[RECORDS SHOWN — start]

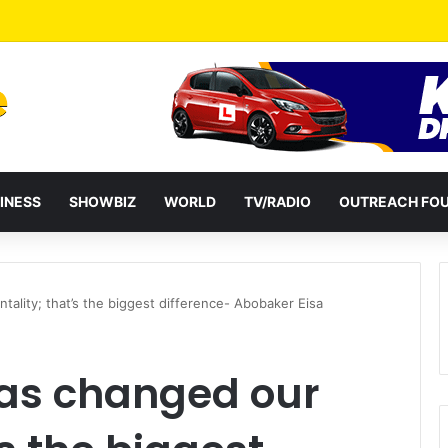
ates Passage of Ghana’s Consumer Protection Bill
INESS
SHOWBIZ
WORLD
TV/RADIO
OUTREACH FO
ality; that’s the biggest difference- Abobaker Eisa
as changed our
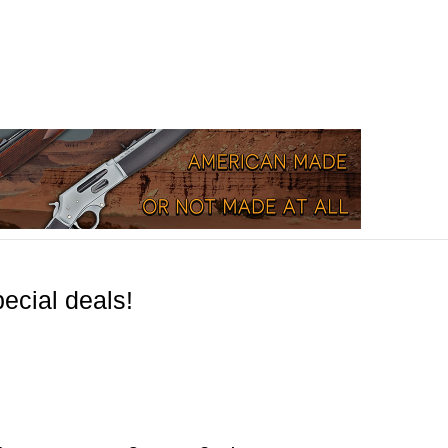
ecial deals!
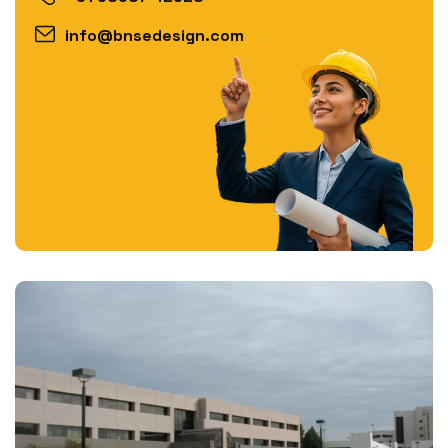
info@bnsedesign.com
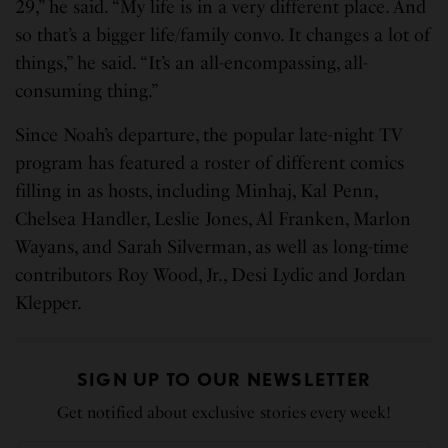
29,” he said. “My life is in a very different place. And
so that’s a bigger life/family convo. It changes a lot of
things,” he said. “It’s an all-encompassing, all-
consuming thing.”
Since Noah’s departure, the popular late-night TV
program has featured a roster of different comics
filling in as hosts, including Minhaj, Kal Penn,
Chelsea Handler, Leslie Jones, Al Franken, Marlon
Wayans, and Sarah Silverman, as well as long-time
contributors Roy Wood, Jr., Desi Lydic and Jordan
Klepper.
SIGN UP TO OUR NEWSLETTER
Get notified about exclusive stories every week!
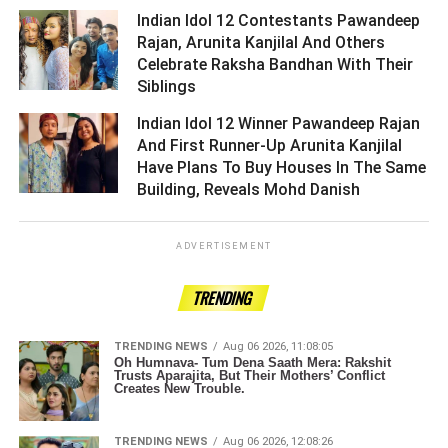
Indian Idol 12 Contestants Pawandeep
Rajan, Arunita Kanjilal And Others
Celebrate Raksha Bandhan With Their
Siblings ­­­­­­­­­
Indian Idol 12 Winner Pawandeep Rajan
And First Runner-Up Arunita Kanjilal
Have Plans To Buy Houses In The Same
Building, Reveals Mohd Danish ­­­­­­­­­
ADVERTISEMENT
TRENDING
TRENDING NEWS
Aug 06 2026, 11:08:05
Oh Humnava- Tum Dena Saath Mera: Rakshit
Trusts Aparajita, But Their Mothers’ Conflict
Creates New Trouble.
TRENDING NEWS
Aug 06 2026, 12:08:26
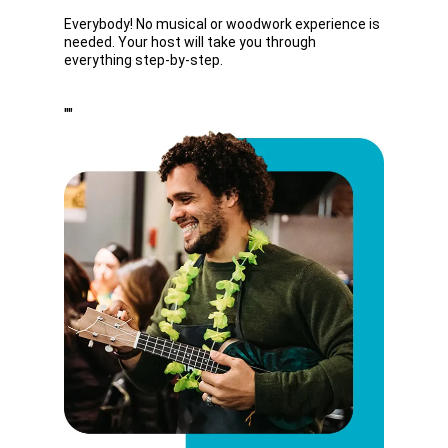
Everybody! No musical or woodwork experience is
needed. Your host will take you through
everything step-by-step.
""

[RECORDS SHOWN — finish]

▶ EXERCISE
With the pictures removed, the entries above should be transcribed exactly.

▶ YOUR SOLUTION
ates Passage of Ghana’s Consumer Protection Bill
INESS
SHOWBIZ
WORLD
TV/RADIO
OUTREACH FO
ality; that’s the biggest difference- Abobaker Eisa
as changed our
ecial deals!
info@bnsedesign.com
29,” he said. “My life is in a very different place. And
so that’s a bigger life/family convo. It changes a lot of
things,” he said. “It’s an all-encompassing, all-
consuming thing.”
Since Noah’s departure, the popular late-night TV
program has featured a roster of different comics
filling in as hosts, including Minhaj, Kal Penn,
Chelsea Handler, Leslie Jones, Al Franken, Marlon
Wayans, and Sarah Silverman, as well as long-time
contributors Roy Wood, Jr., Desi Lydic and Jordan
Klepper.
SIGN UP TO OUR NEWSLETTER
Get notified about exclusive stories every week!
Indian Idol 12 Contestants Pawandeep
Rajan, Arunita Kanjilal And Others
Celebrate Raksha Bandhan With Their
Siblings ­­­­­­­­­
Indian Idol 12 Winner Pawandeep Rajan
And First Runner-Up Arunita Kanjilal
Have Plans To Buy Houses In The Same
Building, Reveals Mohd Danish ­­­­­­­­­
ADVERTISEMENT
TRENDING
TRENDING NEWS
Aug 06 2026, 11:08:05
Oh Humnava- Tum Dena Saath Mera: Rakshit
Trusts Aparajita, But Their Mothers’ Conflict
Creates New Trouble.
TRENDING NEWS
Aug 06 2026, 12:08:26
Everybody! No musical or woodwork experience is
needed. Your host will take you through
everything step-by-step.
""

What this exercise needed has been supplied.